◆ WHAT THIS TASK INVOLVES: Copy exactly. Include the line containing "4 января, 2026, 19:00", every line after it, and the last line below, but no pictures.

◆ DATASET RECORDS:
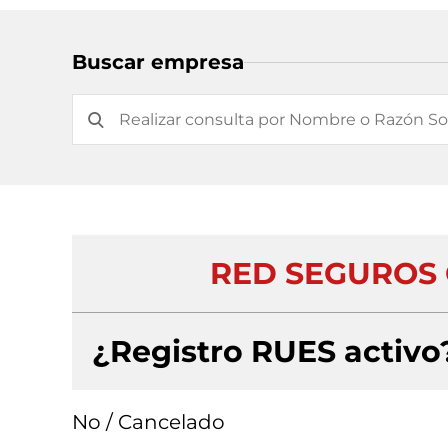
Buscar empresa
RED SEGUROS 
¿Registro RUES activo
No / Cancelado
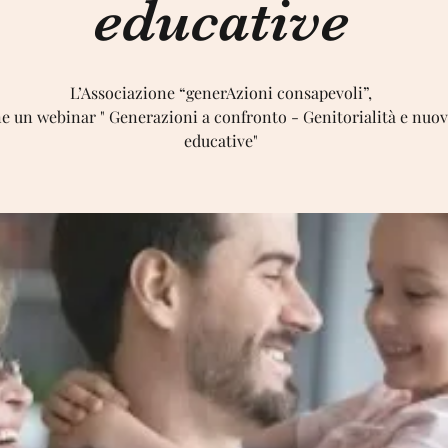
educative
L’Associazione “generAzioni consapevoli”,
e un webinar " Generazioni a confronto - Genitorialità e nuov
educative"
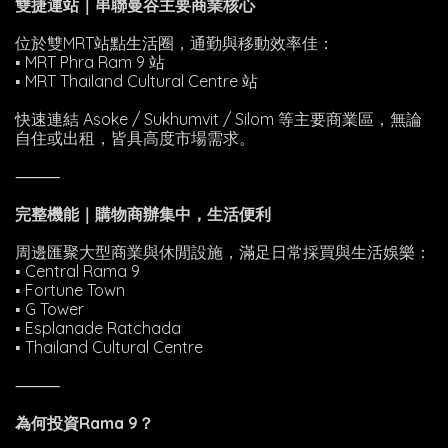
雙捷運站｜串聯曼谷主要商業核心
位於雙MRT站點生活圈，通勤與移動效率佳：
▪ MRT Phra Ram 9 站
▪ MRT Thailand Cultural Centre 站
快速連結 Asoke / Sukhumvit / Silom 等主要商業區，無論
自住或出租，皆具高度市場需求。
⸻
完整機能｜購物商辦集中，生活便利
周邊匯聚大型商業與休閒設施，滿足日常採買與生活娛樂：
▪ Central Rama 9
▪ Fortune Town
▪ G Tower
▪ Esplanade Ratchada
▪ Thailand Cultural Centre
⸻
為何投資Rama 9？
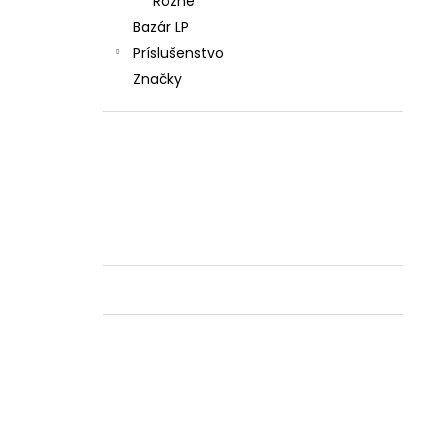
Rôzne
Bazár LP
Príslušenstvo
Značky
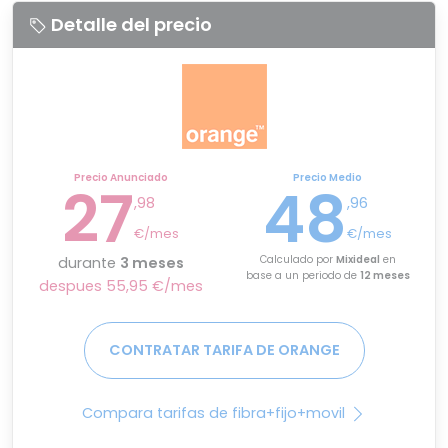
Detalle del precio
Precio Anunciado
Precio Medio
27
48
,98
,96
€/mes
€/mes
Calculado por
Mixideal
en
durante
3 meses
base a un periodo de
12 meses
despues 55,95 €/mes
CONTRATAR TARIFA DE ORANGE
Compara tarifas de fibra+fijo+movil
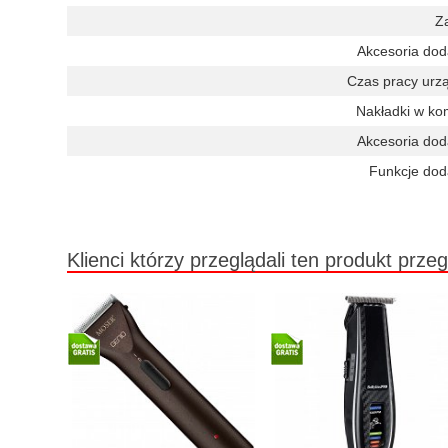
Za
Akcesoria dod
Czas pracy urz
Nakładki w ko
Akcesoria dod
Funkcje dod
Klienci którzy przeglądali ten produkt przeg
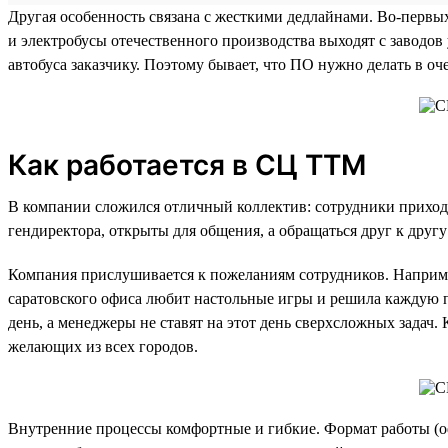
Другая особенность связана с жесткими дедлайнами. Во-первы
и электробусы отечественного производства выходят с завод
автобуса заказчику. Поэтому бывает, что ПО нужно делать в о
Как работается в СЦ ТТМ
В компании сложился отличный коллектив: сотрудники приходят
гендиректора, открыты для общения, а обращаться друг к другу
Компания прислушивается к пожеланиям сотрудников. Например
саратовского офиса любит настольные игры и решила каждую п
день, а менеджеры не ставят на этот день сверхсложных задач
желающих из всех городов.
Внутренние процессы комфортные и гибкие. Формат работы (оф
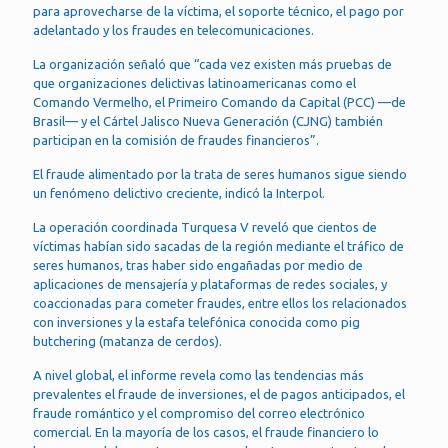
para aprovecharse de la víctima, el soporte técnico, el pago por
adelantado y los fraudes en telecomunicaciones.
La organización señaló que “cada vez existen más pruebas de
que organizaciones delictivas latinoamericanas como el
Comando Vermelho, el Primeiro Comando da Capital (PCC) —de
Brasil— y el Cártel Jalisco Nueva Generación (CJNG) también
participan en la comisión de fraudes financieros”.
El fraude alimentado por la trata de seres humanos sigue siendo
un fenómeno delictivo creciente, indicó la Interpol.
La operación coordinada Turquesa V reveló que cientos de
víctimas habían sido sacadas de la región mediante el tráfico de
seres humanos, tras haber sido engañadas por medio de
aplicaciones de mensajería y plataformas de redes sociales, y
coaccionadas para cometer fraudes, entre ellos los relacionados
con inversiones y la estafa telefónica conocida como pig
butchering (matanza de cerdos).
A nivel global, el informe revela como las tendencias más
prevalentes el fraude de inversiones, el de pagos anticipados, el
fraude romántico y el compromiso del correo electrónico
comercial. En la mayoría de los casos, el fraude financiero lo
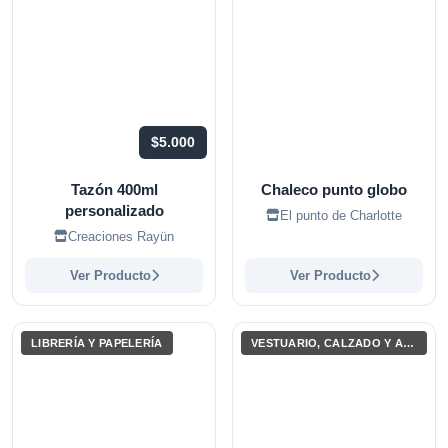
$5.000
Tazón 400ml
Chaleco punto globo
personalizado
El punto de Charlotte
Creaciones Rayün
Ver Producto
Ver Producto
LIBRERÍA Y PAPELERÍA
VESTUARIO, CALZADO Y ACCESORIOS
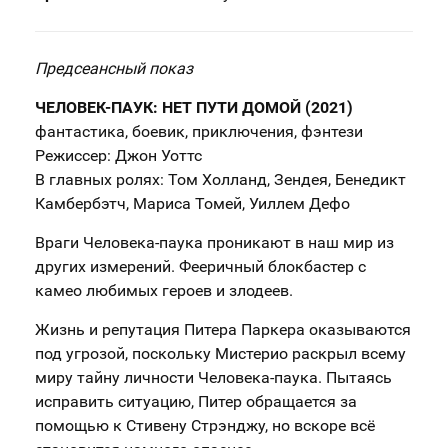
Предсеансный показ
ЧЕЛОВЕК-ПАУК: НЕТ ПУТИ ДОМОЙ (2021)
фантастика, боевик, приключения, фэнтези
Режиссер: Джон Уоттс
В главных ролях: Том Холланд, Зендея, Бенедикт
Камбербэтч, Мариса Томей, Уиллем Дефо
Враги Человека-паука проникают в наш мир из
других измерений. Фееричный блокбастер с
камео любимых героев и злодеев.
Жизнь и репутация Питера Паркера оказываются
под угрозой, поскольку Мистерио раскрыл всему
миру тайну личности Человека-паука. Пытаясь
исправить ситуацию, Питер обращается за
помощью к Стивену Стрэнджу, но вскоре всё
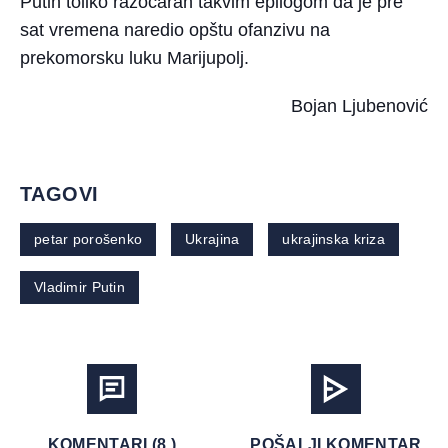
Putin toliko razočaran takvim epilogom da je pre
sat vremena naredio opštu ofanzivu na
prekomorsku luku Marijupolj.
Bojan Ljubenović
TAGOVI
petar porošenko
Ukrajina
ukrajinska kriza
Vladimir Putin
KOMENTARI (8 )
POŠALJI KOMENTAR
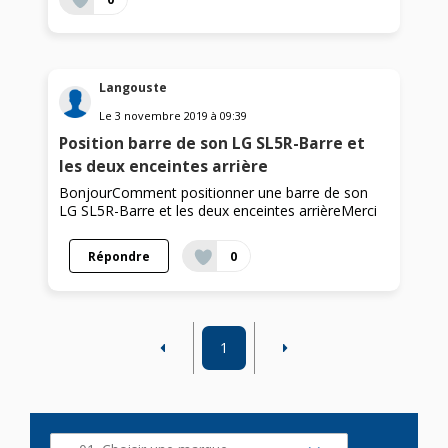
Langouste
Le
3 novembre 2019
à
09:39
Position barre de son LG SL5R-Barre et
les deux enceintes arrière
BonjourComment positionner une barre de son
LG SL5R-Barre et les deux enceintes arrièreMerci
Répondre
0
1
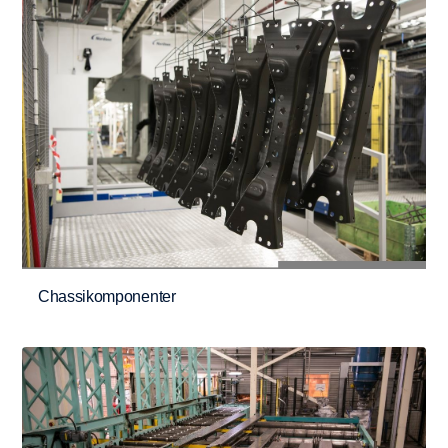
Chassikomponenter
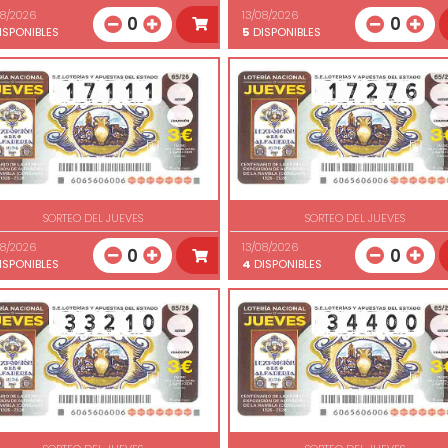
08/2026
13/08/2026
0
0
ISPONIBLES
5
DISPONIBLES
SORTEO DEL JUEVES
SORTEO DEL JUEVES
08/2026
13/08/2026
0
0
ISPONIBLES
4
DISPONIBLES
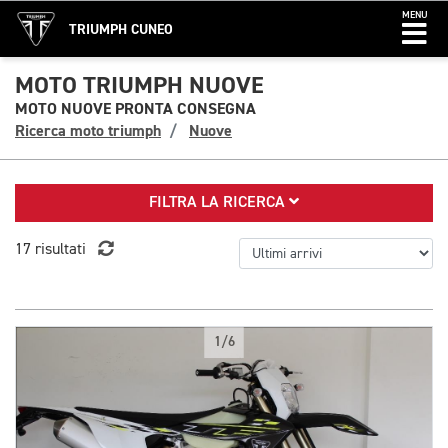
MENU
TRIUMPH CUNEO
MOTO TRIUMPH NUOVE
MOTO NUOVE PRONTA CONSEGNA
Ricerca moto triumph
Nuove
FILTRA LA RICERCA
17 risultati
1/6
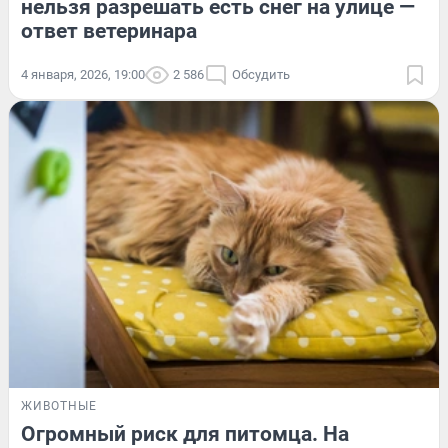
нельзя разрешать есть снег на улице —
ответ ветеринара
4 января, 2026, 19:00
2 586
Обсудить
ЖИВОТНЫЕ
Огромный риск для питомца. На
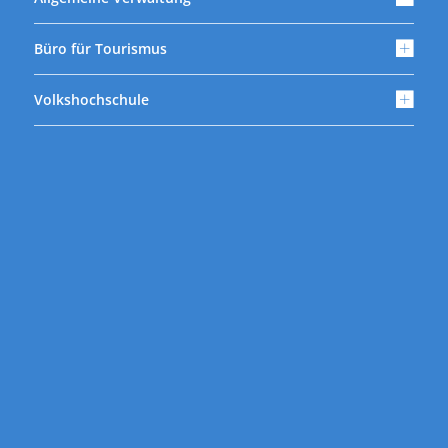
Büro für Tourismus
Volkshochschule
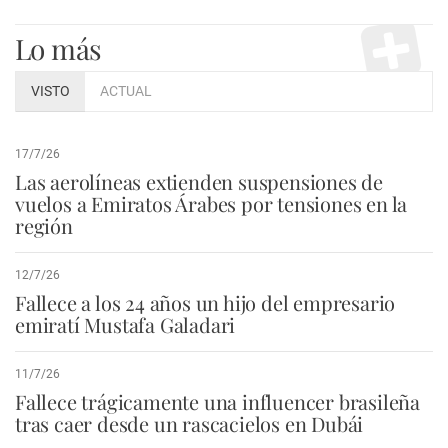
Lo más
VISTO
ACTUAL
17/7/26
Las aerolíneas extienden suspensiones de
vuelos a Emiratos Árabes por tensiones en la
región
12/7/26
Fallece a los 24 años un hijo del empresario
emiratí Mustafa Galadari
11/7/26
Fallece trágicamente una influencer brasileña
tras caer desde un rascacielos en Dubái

◆ TASK RESULT:
4 января, 2026, 19:00
2 586
Обсудить
ЖИВОТНЫЕ
Огромный риск для питомца. На
Büro für Tourismus
Volkshochschule
Lo más
VISTO
ACTUAL
17/7/26
Las aerolíneas extienden suspensiones de
vuelos a Emiratos Árabes por tensiones en la
región
12/7/26
Fallece a los 24 años un hijo del empresario
emiratí Mustafa Galadari
11/7/26
Fallece trágicamente una influencer brasileña
tras caer desde un rascacielos en Dubái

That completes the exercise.